Re: firewall-wizards Digest, Vol 64, Issue 3 phishing

["Stephen P. Berry" <spb () meshuggeneh net>]

-----BEGIN PGP SIGNED MESSAGE-----
Hash: SHA1


Dave Piscitello writes:

> I think your premise - that we are comfortable with this architecture
> - is wrong, at least for this choir.

Well, the recommendations are coming from the list.  If you're going to tell
me that sometimes we recommend things that we're none too happy about,
I understand.  But I still think it's a problem.  We would reduce the
number of real-world information security problems by -at least- a factor
of ten if we simply stopped doing things that we, collectively, know are
wrong.  I don't say that casually, and I think it's one of those things
that is a)  profoundly shocking, and b)  steadily getting worse rather than
better.

And here, as before, I mean `we' in the collective sense, all
network/information security types out there working.  I'm not trying to
single out anyone on the mailing list, and I'm not trying to exclude
myself.  My argument is that the -structural- security of our networks
is, as a general rule, getting worse and worse and no matter how much
we tell ourselves it can't be helped and no matter how many spiffy
quote security unquote quote appliances unquote we allow vendors to
sell us this is still the fundamental reality.  

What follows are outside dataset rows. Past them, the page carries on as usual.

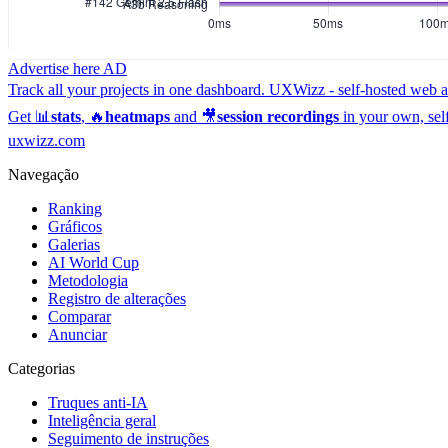
Advertise here
AD
Track all your projects in one dashboard.
UXWizz - self-hosted web an
Get 📊
stats
, 🔥
heatmaps
and 🎥
session recordings
in your own, sel
uxwizz.com
Navegação
Ranking
Gráficos
Galerias
AI World Cup
Metodologia
Registro de alterações
Comparar
Anunciar
Categorias
Truques anti-IA
Inteligência geral
Seguimento de instruções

As far as virtualisation goes, I think it's a profound missed opportunity.
In principle things like AWS AMIs make doing minimal footprint, application-
specific OS installs with everything unnecessary turned off, central logging,
behaviour-based auditing based on a known-good baseline, and all those other
things that used to be comparatively expensive to do much MUCH more
straightforward.  But of course this isn't how, as a rule, virtualised
deployments are architected because doing things this way just isn't
even in most organisation's decision tree.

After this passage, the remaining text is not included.